*Prompt*
Exactly the line with "PLANAVIMO DOKUMENTAI" and the lines that follow it, through the closing line of the entries, should be restated, with nothing left out or added.

*Stored dataset items*
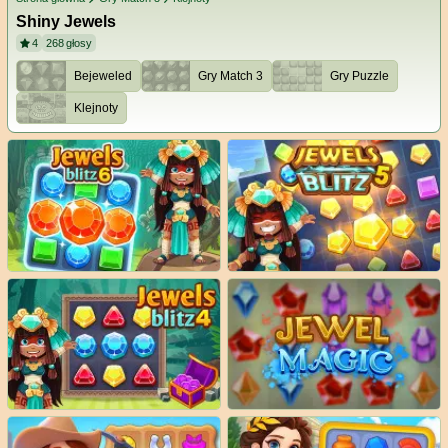
Shiny Jewels
4
268
głosy
Bejeweled
Gry Match 3
Gry Puzzle
Klejnoty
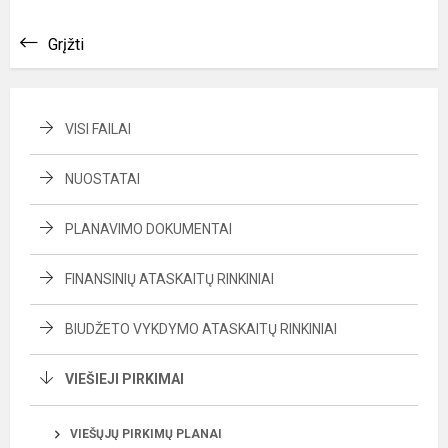
Grįžti
VISI FAILAI
NUOSTATAI
PLANAVIMO DOKUMENTAI
FINANSINIŲ ATASKAITŲ RINKINIAI
BIUDŽETO VYKDYMO ATASKAITŲ RINKINIAI
VIEŠIEJI PIRKIMAI
VIEŠŲJŲ PIRKIMŲ PLANAI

*Task answer*
PLANAVIMO DOKUMENTAI
FINANSINIŲ ATASKAITŲ RINKINIAI
BIUDŽETO VYKDYMO ATASKAITŲ RINKINIAI
VIEŠIEJI PIRKIMAI
VIEŠŲJŲ PIRKIMŲ PLANAI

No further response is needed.